Cassandra Modelling for Date Range - cassandra

Cassandra Newbie here. Cassandra v 3.9.
I'm modelling the Travellers Flight Checkin Data.
My Main Query Criteria is Search for travellers with a date range (max of 7 day window).
Here is what I've come up with with my limited exposure to Cassandra.
create table IF NOT EXISTS travellers_checkin (checkinDay text, checkinTimestamp bigint, travellerName text, travellerPassportNo text, flightNumber text, from text, to text, bookingClass text, PRIMARY KEY (checkinDay, checkinTimestamp)) WITH CLUSTERING ORDER BY (checkinTimestamp DESC)

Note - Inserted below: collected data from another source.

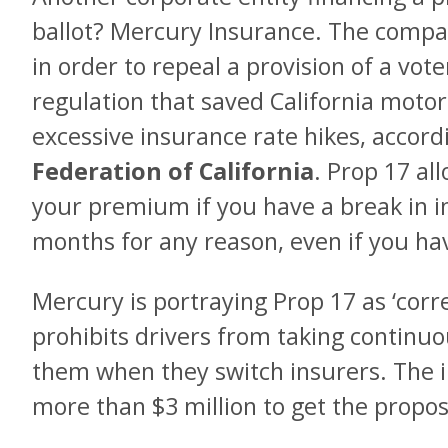
ballot? Mercury Insurance. The compan
in order to repeal a provision of a vo
regulation that saved California motori
excessive insurance rate hikes, accord
Federation of California
. Prop 17 al
your premium if you have a break in i
months for any reason, even if you hav
Mercury is portraying Prop 17 as ‘corre
prohibits drivers from taking continu
them when they switch insurers. The
more than $3 million to get the proposi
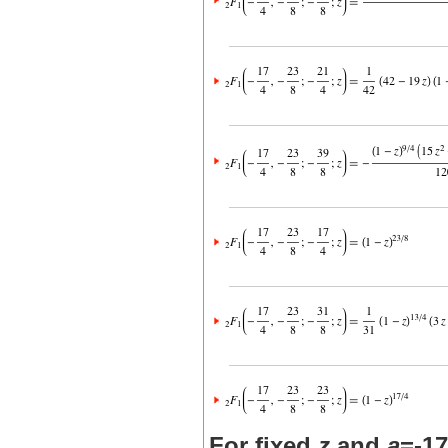
For fixed
z
and
a
=-17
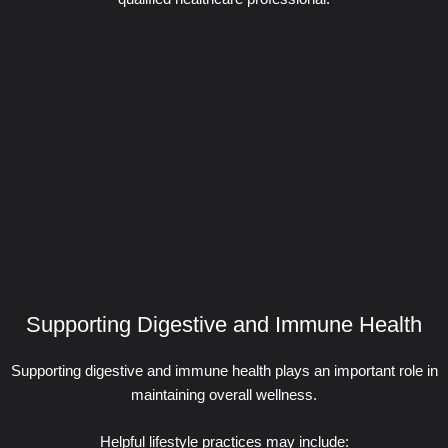
Supporting Digestive and Immune Health
Supporting digestive and immune health plays an important role in
maintaining overall wellness.
Helpful lifestyle practices may include:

Per day, I'm expecting upto a million records - resulting in the partition to have a million records.
Now my users want search in which the date window is mandatory (max a week window). In this case should I use a IN clause that spans across multiple partitions? Is this the correct way or should I think of re-modelling the data? Alternatively, I'm also wondering if issuing 7 queries (per day) and merging the responses would be efficient.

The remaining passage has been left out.